[DATA EXTRACTS — start]

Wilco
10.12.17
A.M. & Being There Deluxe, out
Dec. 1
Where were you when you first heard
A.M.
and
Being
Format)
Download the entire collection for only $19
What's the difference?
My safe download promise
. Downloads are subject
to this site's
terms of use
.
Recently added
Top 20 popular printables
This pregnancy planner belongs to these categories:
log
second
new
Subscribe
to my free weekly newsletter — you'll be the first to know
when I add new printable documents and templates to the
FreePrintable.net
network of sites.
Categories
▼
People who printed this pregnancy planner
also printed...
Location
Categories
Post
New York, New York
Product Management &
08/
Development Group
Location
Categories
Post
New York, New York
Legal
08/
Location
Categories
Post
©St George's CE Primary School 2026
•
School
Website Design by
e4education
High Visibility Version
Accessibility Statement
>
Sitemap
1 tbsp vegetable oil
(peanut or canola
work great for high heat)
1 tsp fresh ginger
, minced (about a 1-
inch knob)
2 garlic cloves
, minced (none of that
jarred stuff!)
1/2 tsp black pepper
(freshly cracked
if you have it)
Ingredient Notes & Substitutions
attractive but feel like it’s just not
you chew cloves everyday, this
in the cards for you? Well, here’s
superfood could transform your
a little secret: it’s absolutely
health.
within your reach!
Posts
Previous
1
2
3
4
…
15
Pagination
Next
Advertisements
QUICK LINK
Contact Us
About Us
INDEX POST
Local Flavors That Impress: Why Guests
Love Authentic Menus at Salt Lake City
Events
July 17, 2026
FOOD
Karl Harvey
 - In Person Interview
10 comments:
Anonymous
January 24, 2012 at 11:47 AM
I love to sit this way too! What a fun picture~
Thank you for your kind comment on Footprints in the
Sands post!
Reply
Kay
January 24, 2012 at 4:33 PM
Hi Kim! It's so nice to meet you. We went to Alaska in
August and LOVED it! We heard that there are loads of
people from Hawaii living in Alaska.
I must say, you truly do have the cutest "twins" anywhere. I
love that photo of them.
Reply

[DATA EXTRACTS — finish]

# WHAT YOU SHOULD DO
For this exercise, repeat exactly the lines of the data above from the one with "within your reach!" down to the one with "I must say, you", both end lines included.

# ANSWER SPACE
within your reach!
Posts
Previous
1
2
3
4
…
15
Pagination
Next
Advertisements
QUICK LINK
Contact Us
About Us
INDEX POST
Local Flavors That Impress: Why Guests
Love Authentic Menus at Salt Lake City
Events
July 17, 2026
FOOD
Karl Harvey
 - In Person Interview
10 comments:
Anonymous
January 24, 2012 at 11:47 AM
I love to sit this way too! What a fun picture~
Thank you for your kind comment on Footprints in the
Sands post!
Reply
Kay
January 24, 2012 at 4:33 PM
Hi Kim! It's so nice to meet you. We went to Alaska in
August and LOVED it! We heard that there are loads of
people from Hawaii living in Alaska.
I must say, you truly do have the cutest "twins" anywhere. I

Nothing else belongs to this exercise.